Not exactly a racing broom...
I've joked in the past about Reaseheath being like Hogwarts, but we really do seem to spend quite a lot of time using brooms.  I'm not sure any of them are really suitable for a game of Quidditch, though!

A small perk is that any surplus propagation material can be taken home if so desired, enabling us to practise our newly-acquired skills and add to our own stock of plants.  I was busy doing horizontal root cuttings from fibrous rooted perennials yesterday morning, working outdoors in the sunshine for about the fourth time this whole year.  My greenhouse is now home to a nice stash of Primula Denticulata, along with some Helleniums and an Ophiopogon or two from divisions. 
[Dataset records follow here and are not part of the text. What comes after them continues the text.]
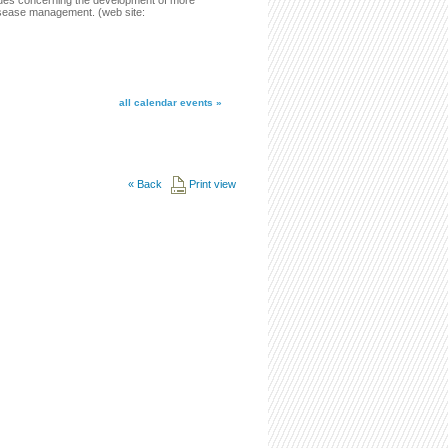
issues concerning the development of more
disease management. (web site:
all calendar events »
«
Back
Print view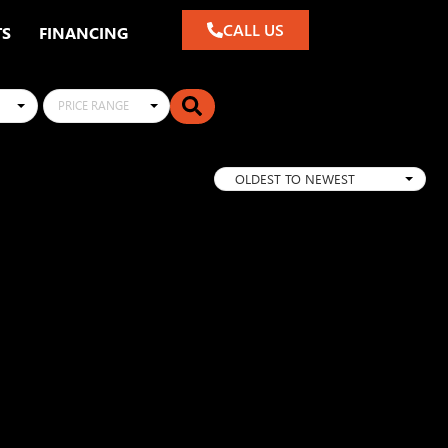
CALL US
TS
FINANCING
PRICE RANGE
OLDEST TO NEWEST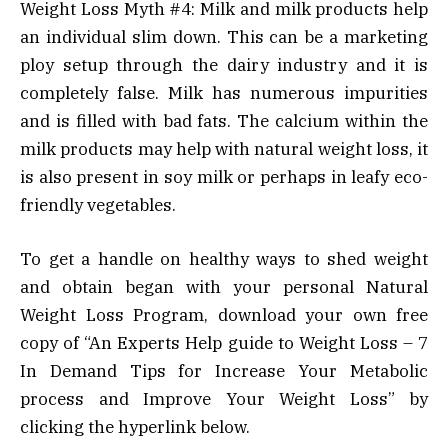
Weight Loss Myth #4: Milk and milk products help
an individual slim down. This can be a marketing
ploy setup through the dairy industry and it is
completely false. Milk has numerous impurities
and is filled with bad fats. The calcium within the
milk products may help with natural weight loss, it
is also present in soy milk or perhaps in leafy eco-
friendly vegetables.
To get a handle on healthy ways to shed weight
and obtain began with your personal Natural
Weight Loss Program, download your own free
copy of “An Experts Help guide to Weight Loss – 7
In Demand Tips for Increase Your Metabolic
process and Improve Your Weight Loss” by
clicking the hyperlink below.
I resisted taking home spare bits of variegated Aegopodium podagraria; it may look pretty in the dappled shade of a woodland setting, but unmasked of its botanical alias, it's Ground Elder.  That's right, we were actually propagating one of the top three or four  most invasive perennial weeds you don't ever want to find growing in you garden!  Last year's 'propagules' were flourishing in the polytunnels and, when we lifted their trays to take them out for planting in the woods around the lake, we found masses of root sticking out of the bottom of their pots and right through the weed-suppressant membrane on the polytunnel floor into the soil beneath!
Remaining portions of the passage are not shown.